[Records provided Boundary: Start]

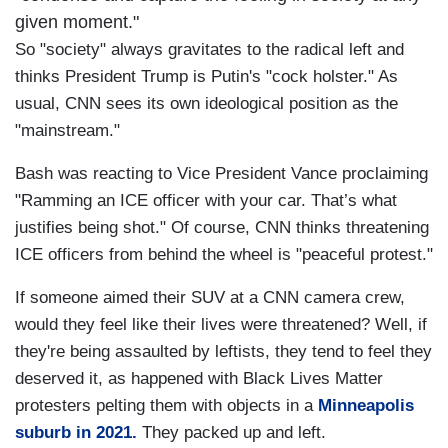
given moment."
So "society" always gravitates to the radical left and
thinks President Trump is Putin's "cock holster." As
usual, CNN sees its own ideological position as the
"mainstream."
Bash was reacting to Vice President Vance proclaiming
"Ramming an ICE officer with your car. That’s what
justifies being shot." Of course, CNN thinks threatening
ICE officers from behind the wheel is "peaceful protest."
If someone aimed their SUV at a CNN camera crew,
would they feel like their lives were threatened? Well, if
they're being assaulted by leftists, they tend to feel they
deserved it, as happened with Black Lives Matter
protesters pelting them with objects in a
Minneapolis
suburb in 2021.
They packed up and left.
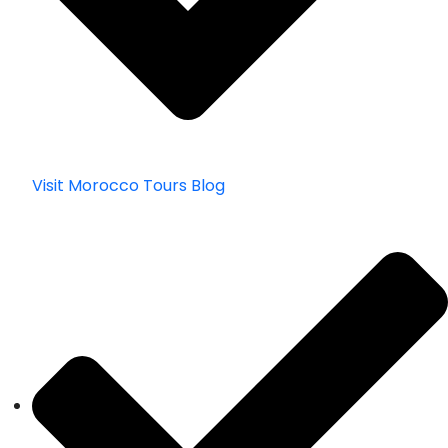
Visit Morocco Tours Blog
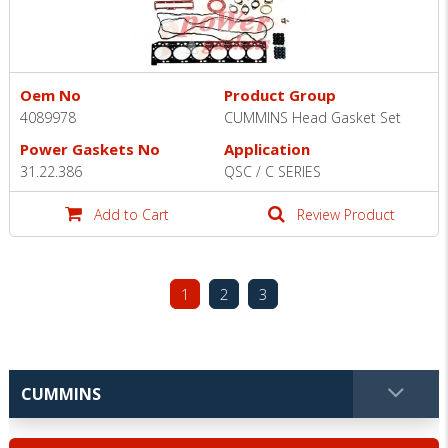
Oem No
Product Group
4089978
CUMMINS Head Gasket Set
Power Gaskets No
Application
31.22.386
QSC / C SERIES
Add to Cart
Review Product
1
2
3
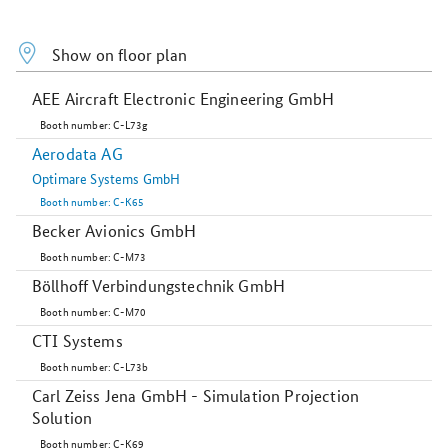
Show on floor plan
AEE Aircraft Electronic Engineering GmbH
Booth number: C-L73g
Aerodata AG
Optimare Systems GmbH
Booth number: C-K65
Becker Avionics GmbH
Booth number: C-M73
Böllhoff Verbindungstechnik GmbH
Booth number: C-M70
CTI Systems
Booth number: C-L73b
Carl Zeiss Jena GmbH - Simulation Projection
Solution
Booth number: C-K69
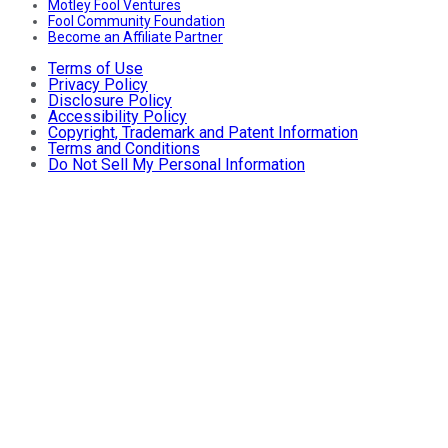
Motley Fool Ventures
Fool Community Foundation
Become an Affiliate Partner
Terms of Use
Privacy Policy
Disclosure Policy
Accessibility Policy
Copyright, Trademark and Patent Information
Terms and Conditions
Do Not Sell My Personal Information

[Records provided Boundary: End]
[Records provided Boundary: Start]

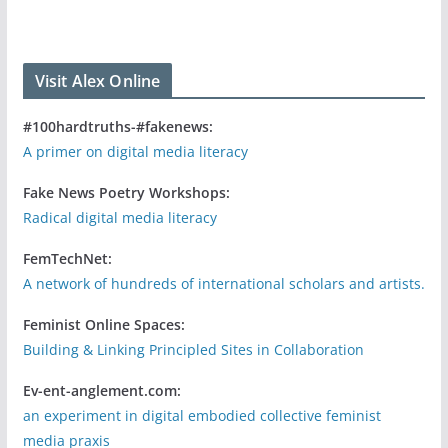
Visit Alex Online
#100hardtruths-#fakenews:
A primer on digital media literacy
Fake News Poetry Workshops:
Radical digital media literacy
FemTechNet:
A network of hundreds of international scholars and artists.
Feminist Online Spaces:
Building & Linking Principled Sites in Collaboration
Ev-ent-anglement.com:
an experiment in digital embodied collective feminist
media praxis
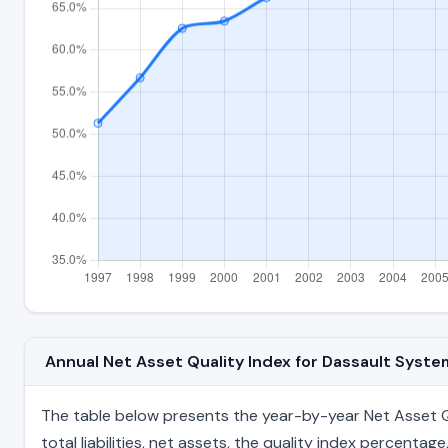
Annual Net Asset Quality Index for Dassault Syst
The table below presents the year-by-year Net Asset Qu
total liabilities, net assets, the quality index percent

[Records provided Boundary: End]
[Records provided Boundary: Start]

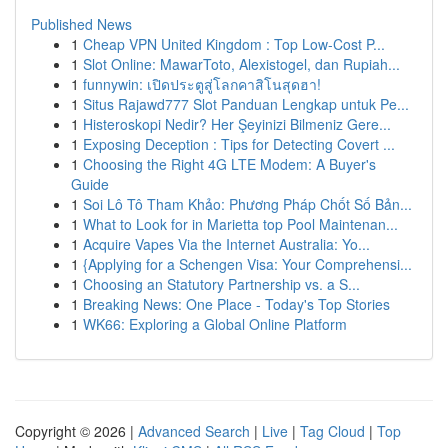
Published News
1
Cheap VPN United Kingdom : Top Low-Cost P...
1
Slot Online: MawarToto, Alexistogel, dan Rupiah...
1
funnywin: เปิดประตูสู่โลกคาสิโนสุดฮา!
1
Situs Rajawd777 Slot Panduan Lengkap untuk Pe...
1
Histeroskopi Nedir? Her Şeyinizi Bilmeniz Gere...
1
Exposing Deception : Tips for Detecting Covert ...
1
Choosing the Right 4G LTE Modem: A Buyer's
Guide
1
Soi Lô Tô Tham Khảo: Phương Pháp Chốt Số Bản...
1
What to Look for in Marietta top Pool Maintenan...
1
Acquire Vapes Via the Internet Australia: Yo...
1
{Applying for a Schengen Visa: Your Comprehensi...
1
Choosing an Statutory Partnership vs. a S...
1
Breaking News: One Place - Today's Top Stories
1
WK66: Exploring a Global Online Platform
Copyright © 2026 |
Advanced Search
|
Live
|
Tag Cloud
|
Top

[Records provided Boundary: End]

Problem requirements: What lines in the data above contain the word "feel"? Show them all.

The answer:
would they feel like their lives were threatened? Well, if
they're being assaulted by leftists, they tend to feel they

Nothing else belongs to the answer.